Haciendo de Maryland su arca de Noé y de Divine su templo de devoción mórbida, Female Trouble se siente como la hermana melliza de Pink Flamingos, con la que alcanzaría su pieza más insuperable de sagrada escatología. Manteniendo su afilado tono satírico y conjugándolo admirablemente con el ‹slapstick› y una fuerte estética nostálgica de comedia sofisticada setentera, Waters articula su relato tomando al celuloide como un interminable catálogo de representación de depravaciones y perversiones sexuales de alto y variado rango.
El carácter autocomplaciente de sus propuestas y su pretendido enfoque rebelde e instigador de conciencias puritanas y adormecidas se antoja continuista de una corriente antropológica que venía gestándose años atrás por un amplio colectivo socio-temático. Woodstock, Janis Joplin, Yoko Ono, los fundamentos “hippiescos”, actuaron indirectamente como pequeñas píldoras entusiastas y antesala motivacional de una corriente fílmica que aplicaría, con imágenes fotoquímicas en movimiento, una liberación y radicalización del espíritu libertario y alternativo, sin cadenas ni prejuicios. Un carrusel de desenfreno expresionista e impulsivo que Waters tomaría de raíz para descontextualizar el movimiento, radicalizar su planteamiento y caricaturizar sus creaciones basadas en objetos de deseos perversos y oscuros.

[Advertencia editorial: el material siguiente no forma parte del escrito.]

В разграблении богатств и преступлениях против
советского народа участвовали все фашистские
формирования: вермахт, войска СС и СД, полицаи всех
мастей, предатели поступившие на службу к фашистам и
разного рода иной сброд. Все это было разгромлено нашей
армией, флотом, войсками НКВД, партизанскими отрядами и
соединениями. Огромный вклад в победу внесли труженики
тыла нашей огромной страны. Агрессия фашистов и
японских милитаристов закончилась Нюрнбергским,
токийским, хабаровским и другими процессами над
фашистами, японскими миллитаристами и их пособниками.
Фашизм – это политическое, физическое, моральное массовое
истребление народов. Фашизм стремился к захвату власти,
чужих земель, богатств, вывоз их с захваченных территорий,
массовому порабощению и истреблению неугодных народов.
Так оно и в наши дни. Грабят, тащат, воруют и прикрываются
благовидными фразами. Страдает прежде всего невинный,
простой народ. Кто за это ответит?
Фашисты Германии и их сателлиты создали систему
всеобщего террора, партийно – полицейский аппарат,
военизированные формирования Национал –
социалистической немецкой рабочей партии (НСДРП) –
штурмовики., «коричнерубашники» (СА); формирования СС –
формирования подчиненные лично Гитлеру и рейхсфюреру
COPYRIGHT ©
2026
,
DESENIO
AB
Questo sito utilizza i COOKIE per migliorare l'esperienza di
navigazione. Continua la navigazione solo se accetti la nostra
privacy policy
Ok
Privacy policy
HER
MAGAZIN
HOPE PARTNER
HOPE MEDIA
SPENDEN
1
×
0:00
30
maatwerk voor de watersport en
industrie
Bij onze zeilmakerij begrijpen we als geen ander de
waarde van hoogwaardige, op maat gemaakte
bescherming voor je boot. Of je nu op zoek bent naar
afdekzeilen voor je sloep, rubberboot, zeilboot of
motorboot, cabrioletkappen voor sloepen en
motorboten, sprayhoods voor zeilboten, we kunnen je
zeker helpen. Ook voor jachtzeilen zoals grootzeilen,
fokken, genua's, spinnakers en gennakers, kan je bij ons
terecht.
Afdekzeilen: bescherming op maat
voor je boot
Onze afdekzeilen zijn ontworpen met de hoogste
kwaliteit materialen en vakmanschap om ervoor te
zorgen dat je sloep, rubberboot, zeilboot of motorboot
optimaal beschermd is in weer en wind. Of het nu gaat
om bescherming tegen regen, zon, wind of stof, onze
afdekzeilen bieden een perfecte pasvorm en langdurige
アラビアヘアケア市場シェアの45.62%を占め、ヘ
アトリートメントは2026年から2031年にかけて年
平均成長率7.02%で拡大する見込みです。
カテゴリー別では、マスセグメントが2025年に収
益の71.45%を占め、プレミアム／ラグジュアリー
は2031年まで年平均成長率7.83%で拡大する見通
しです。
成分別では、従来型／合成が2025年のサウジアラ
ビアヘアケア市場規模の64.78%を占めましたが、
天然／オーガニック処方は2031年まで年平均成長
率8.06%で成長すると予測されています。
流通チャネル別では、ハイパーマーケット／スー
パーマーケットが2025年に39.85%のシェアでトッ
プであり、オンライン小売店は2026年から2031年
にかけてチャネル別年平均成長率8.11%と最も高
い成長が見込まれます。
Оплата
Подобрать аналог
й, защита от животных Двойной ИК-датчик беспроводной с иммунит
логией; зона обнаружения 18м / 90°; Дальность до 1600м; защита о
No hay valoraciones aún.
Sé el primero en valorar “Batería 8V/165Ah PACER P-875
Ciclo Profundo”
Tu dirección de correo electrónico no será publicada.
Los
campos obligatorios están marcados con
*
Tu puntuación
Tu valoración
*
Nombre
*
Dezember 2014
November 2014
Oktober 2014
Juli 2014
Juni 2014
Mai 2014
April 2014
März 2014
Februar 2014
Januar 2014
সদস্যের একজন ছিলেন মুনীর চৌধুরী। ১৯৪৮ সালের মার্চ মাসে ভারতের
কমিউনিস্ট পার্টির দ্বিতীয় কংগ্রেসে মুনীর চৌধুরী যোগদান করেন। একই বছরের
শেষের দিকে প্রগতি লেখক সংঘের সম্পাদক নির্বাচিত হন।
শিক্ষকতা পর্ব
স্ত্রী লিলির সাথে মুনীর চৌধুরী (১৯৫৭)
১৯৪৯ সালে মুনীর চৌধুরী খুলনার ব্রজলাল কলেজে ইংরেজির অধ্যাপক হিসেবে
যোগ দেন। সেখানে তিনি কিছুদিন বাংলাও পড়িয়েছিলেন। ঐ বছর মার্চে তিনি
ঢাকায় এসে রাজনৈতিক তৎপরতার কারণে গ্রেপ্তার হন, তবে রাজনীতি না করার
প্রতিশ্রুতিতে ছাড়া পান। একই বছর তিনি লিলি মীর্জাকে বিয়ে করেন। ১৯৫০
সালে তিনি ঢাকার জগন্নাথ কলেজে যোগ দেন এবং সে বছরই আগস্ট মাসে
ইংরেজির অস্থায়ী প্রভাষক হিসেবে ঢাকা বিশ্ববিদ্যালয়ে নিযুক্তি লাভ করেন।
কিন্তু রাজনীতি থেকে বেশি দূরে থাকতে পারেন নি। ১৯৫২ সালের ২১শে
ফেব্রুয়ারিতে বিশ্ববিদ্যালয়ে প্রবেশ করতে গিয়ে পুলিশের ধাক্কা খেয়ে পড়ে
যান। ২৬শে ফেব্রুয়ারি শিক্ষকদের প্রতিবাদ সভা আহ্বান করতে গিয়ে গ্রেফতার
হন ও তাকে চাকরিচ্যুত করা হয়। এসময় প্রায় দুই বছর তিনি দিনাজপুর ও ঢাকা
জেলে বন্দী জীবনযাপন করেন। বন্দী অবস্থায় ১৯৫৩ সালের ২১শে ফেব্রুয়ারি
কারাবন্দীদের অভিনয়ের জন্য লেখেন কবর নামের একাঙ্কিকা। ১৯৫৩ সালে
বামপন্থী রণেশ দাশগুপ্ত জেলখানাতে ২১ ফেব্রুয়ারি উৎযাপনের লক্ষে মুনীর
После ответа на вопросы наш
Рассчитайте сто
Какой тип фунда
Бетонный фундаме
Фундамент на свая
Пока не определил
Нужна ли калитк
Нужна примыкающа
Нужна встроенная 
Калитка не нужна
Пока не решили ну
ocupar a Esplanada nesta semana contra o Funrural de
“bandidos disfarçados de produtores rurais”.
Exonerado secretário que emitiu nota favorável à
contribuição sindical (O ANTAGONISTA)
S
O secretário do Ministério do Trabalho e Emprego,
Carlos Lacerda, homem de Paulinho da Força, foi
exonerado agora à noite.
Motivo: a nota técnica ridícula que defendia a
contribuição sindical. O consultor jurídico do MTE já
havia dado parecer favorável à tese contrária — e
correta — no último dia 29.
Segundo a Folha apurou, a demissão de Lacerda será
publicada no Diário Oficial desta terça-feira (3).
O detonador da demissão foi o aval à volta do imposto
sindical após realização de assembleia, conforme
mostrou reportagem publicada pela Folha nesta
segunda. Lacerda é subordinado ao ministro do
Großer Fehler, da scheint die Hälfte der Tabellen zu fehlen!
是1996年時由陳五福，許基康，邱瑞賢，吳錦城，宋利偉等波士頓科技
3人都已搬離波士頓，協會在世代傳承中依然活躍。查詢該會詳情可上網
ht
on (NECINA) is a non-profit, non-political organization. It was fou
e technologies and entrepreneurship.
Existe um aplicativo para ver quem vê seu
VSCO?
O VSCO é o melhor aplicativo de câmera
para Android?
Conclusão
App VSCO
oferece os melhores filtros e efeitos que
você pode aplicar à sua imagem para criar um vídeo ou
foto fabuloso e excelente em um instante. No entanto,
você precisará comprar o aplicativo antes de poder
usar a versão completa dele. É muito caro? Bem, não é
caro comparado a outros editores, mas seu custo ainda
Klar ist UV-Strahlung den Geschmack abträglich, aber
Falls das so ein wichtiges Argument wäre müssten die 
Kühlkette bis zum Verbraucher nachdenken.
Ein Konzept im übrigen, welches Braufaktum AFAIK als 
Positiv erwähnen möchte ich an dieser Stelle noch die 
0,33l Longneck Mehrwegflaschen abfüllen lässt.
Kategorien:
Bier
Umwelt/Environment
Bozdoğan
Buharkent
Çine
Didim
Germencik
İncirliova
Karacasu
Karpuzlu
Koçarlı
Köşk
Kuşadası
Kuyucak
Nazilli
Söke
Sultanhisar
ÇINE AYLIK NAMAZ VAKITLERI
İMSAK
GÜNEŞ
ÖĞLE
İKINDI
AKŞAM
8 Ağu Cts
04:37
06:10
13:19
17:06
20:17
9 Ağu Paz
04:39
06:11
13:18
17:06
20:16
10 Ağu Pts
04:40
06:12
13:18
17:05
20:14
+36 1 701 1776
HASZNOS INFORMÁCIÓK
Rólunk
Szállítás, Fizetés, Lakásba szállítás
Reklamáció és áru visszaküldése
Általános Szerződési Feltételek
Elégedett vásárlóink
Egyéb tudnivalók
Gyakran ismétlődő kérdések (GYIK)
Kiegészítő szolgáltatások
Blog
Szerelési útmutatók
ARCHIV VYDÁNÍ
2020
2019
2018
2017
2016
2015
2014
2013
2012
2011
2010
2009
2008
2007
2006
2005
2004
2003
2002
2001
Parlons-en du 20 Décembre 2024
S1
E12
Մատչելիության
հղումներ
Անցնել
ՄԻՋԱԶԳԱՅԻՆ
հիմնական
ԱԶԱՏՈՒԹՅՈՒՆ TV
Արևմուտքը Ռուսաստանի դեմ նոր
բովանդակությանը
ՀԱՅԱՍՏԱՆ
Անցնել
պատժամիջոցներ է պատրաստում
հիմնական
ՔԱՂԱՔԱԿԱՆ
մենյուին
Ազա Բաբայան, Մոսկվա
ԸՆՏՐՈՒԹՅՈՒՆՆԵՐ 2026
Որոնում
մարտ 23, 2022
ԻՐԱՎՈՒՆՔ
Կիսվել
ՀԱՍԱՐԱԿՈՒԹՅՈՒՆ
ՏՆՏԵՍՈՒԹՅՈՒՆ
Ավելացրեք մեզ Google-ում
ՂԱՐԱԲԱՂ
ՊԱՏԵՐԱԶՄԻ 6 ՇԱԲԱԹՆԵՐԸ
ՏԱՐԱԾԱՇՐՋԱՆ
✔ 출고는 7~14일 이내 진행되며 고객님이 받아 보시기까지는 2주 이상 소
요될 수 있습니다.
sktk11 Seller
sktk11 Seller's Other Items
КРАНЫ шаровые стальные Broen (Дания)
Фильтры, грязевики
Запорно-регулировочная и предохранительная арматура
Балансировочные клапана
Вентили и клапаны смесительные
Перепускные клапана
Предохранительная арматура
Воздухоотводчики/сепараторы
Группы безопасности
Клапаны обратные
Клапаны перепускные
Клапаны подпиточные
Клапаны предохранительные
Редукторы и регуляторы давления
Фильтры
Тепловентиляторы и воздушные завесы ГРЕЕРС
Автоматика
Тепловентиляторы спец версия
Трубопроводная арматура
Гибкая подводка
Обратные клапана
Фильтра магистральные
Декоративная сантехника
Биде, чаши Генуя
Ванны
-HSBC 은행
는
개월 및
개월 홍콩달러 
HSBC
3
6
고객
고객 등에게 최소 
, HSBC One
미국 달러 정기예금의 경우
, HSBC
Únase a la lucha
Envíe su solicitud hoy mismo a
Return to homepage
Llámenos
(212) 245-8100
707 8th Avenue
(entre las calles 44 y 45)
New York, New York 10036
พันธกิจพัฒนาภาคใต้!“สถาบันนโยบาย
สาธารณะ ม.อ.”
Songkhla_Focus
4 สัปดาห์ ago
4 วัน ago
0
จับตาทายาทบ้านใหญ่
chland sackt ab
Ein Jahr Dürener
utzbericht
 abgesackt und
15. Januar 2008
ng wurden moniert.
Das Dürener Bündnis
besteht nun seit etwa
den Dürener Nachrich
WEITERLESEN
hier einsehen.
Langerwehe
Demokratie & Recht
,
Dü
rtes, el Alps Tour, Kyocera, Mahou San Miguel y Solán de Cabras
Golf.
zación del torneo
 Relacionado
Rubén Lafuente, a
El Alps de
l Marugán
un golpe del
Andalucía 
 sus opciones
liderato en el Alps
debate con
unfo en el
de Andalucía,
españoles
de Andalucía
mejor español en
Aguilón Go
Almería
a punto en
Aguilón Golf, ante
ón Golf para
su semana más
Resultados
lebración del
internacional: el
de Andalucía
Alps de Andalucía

Bien es cierto que el gran atributo distintivo que caracteriza la obra de Waters se fundamenta en su intento desesperado por otorgar coherencia y verosimilitud a su universo de descontrol bizarro y caos alegórico. En este sentido, su escenografía se revela como uno de los regodeos críticos donde más se podría hacer hincapié, pues Female Trouble presenta todo un recorrido pendular de abominación física, deformidad, extravagancia, inmundicia y tragedia, referencias escatológicas que determinan en gran medida el tono general de la película.
Sin embargo, la ficcionalidad de la categoría onírica de este peculiar autor ayuda a que dichas formas aversivas no resulten demasiado gratuitas ni del todo desagradables. No debemos olvidar que la categoría de ‹enfant terrible› autopromocionada por Waters provoca que sus personajes sean transformados, mutados al estilo y semejanza de una concepción abstracta febril y sadomasoquista. Tanto su retrato como sus descabelladas ocurrencias se alejan de una representación formalmente realista, de modo que las exageraciones y distorsiones que caracterizan la estética de lo grotesco funcionan como un método para hacer, de la ficción de una adolescente con sobrepeso confusa y asustada, una versión libre de la realidad a modo de ‹tour de force› surrealista y exagerada.
Cuestión más discutible resulta que Waters abarrote la pantalla de causticidad y miseria moral ridiculizada por una pretensión que no vaya más allá de su particular pedrada mental de egocentrismo y superación personal de sordidez. Quizás los amantes acérrimos a su figura y a este cine de arcada y tentetieso descuiden valorar una narrativa inverosímil por distópica, un montaje arrítmico injustificado, una torpe planificación y, en definitiva, una propuesta que se mueve, generalmente, gracias a una lucha de fuerzas unilateral para alcanzar un puesto más elevado en la escala de delirios y grotescos modo de vida.
Aunque, quizás, el simple hecho de asistir y visionar con atención una proyección de esta película ya suponga aceptar las reglas del juego de Waters, pasar por alto la ingenuidad de sus limitaciones y disfrutar del espectáculo, nunca mejor dicho, más hilarante y febril. Dreamland es, sin lugar a dudas, un lugar cuya visita no deja indiferente ni al más impasible.